Saturday, February 10, 2007

Towards a 4-Star Raw Foods Cuisine


I wrote the following in 2001 and updated it in 2003. We've made some progress! We need to make some more!

Towards a 4-Star Raw Foods Cuisine


Whenever I mention my raw foods lifestyle to a non-raw friend or relative, despite my considerable enthusiasm, I'm usually met with a ho-hum response. In fact, I'd sure be surprised if some cooked foods eater reacted to my zeal with a hearty "Wow, I'm gonna start eating all raw now too!" It's not that I'm negative. It's just that I don't think that cooked foods eaters' lack of interest in trying something new is only because they're stuck in their habits.


The Challenge

I think the real problem is that we still don't have a 4-star raw foods cuisine. Sure, those of us who've been raw for a while (and who live in the right places) have enjoyed the rare raw restaurant, have savored the occasional amazing dish at a pot luck, and have been willing to order large salads--or gazpacho or guacamole (if we're lucky enough to find them)--at regular restaurants.
But unless a raw newbie lives in the handful of cities that have raw restaurants, that newbie is pretty much on his or her own. Let's face it: most people lack the time or motivation to be their own inventive chefs.


What We Need

It's for these very reasons that I'm calling for the following:

Let's have frozen banana and coconut "ice cream" kiosks in every shopping mall and neighborhood coffee bar;

Let's have dehydrateries alongside the bakeries found in every town;

Let's have raw food restaurants of every genre and stripe--from fast food casual to romantic hideaways to arty minimalist venues; places that can accommodate large parties, families, or just one or a few.

Let's have raw restaurants with community tables so that those dining alone can meet others; and restaurants of every ethnic specialty; and retro diners complete with mini-jukeboxes in every booth.

Let's have raw vegan restaurants in malls, large and small cities, in business districts and downtown areas, at theme parks and other tourist attractions, and even at sports stadiums and on highways.

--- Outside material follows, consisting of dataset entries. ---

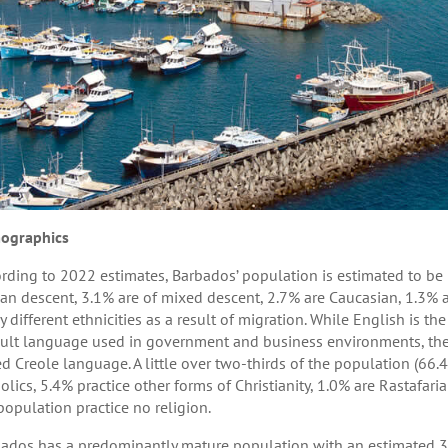
ographics
rding to 2022 estimates, Barbados’ population is estimated to be 
can descent, 3.1% are of mixed descent, 2.7% are Caucasian, 1.3% 
 different ethnicities as a result of migration. While English is th
ult language used in government and business environments, the l
d Creole language. A little over two-thirds of the population (66
olics, 5.4% practice other forms of Christianity, 1.0% are Rastafari
population practice no religion.
ados has a predominantly mature population with an estimated 3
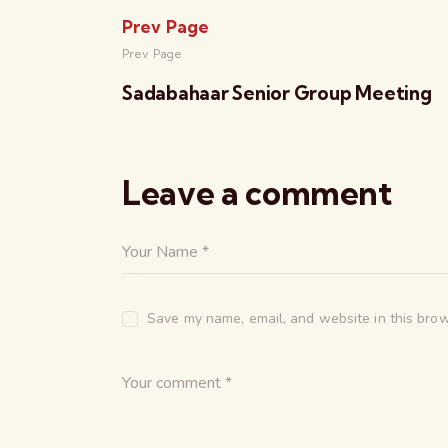
Prev Page
Prev Page
Sadabahaar Senior Group Meeting
Leave a comment
Save my name, email, and website in this brow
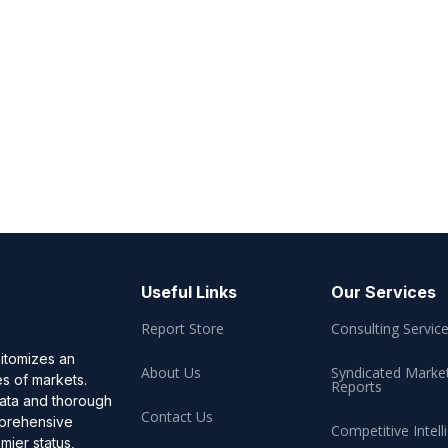
Useful Links
Our Services
Report Store
Consulting Servic
pitomizes an
About Us
Syndicated Marke
es of markets.
Reports
data and thorough
Contact Us
omprehensive
Competitive Intell
mier status,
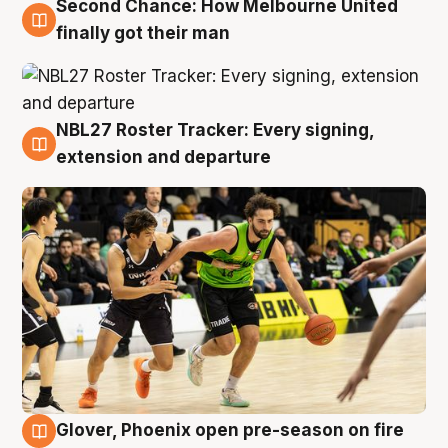
Second Chance: How Melbourne United
8 Aug
finally got their man
NBL27 Roster Tracker: Every signing,
7 Aug
extension and departure
Glover, Phoenix open pre-season on fire
6 Aug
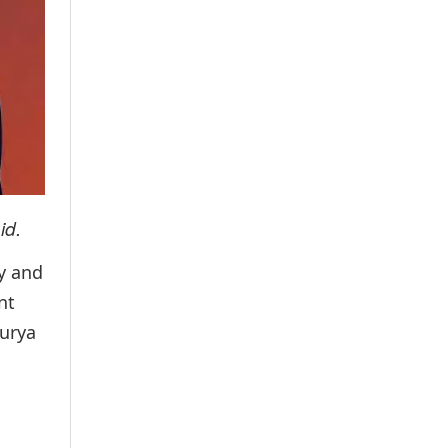
id.
ry and
nt
Surya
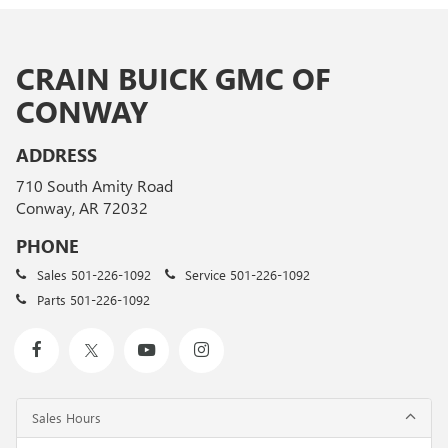
CRAIN BUICK GMC OF
CONWAY
ADDRESS
710 South Amity Road
Conway, AR 72032
PHONE
Sales
501-226-1092
Service
501-226-1092
Parts
501-226-1092
Sales Hours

Let's have raw vegan takeout items in the giant and small markets people frequent.

Let's have raw snacks at movie theater concession stands.

TV

Let's have national recipe contests sponsored by the date growers', the coconut growers', and the dehydrator manufacturers' associations, with the winners appearing on Good Morning America and the Today Show.

Let's have several regular raw foods shows on the Food Network--no, why stop there? Let's have our very own Raw Foods Channel.

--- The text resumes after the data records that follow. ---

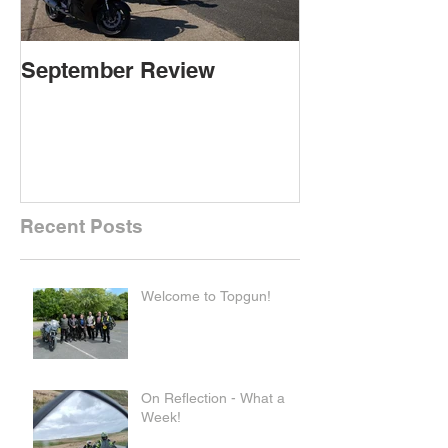
September Review
September Re
Recent Posts
Welcome to Topgun!
On Reflection - What a
Week!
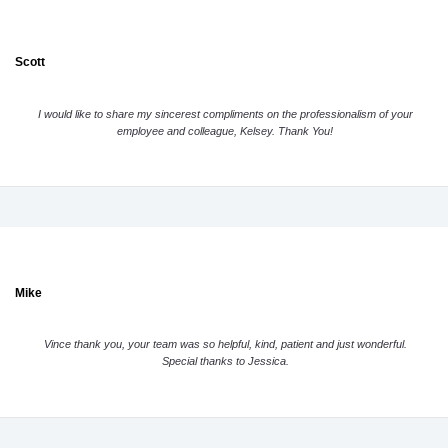
Scott
I would like to share my sincerest compliments on the professionalism of your
employee and colleague, Kelsey. Thank You!
Mike
Vince thank you, your team was so helpful, kind, patient and just wonderful.
Special thanks to Jessica.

Let's have contests in which architects, industrial designers and raw foods chefs put their heads together to design the perfect home kitchen for the raw foods family, complete with noiseless power blenders and electric gadgets that can open young coconuts as easily as can openers remove the tops of cans.

Let's have raw foods delivery-mobiles that are as common as pizza vans and neighborhood ice cream trucks.

Let's have chefs conjure amazing replications of old standards like pizza, French bread, bagels with cream cheese and lox, cheese knishes, and pretzels; raw analogues that even cooked food addicts will crave.

Let's have retailers who go out of their way to bring more exotic produce (like white sapotes) and more varieties of local produce to the market. When you consider how many fruits and vegetables there are in the world, it's a culinary crime that we get to taste so few.

Raw is Good

We who eat raw foods know beyond a doubt how good they are for the body and the spirit, for beauty, youthfulness, strength, leanness, health and longevity. It's time for us to really put our money where out mouths are and take this to the streets! Let's have a 4-star cuisine raw foods revolution now!